Source information:
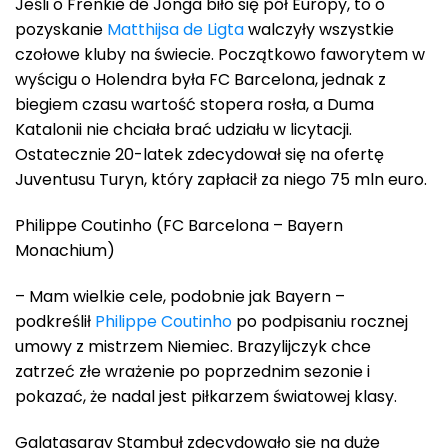
Jeśli o Frenkie de Jonga biło się pół Europy, to o
pozyskanie
Matthijsa de Ligta
walczyły wszystkie
czołowe kluby na świecie. Początkowo faworytem w
wyścigu o Holendra była FC Barcelona, jednak z
biegiem czasu wartość stopera rosła, a Duma
Katalonii nie chciała brać udziału w licytacji.
Ostatecznie 20-latek zdecydował się na ofertę
Juventusu Turyn, który zapłacił za niego 75 mln euro.
Philippe Coutinho (FC Barcelona – Bayern
Monachium)
– Mam wielkie cele, podobnie jak Bayern –
podkreślił
Philippe Coutinho
po podpisaniu rocznej
umowy z mistrzem Niemiec. Brazylijczyk chce
zatrzeć złe wrażenie po poprzednim sezonie i
pokazać, że nadal jest piłkarzem światowej klasy.
Galatasaray Stambuł zdecydowało się na duże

The task: Retype exactly, please, only the lines of the entries that run from the one containing "Philippe Coutinho (FC Barcelona – Bayern" to the last.

Solution for this exercise:
Philippe Coutinho (FC Barcelona – Bayern
Monachium)
– Mam wielkie cele, podobnie jak Bayern –
podkreślił
Philippe Coutinho
po podpisaniu rocznej
umowy z mistrzem Niemiec. Brazylijczyk chce
zatrzeć złe wrażenie po poprzednim sezonie i
pokazać, że nadal jest piłkarzem światowej klasy.
Galatasaray Stambuł zdecydowało się na duże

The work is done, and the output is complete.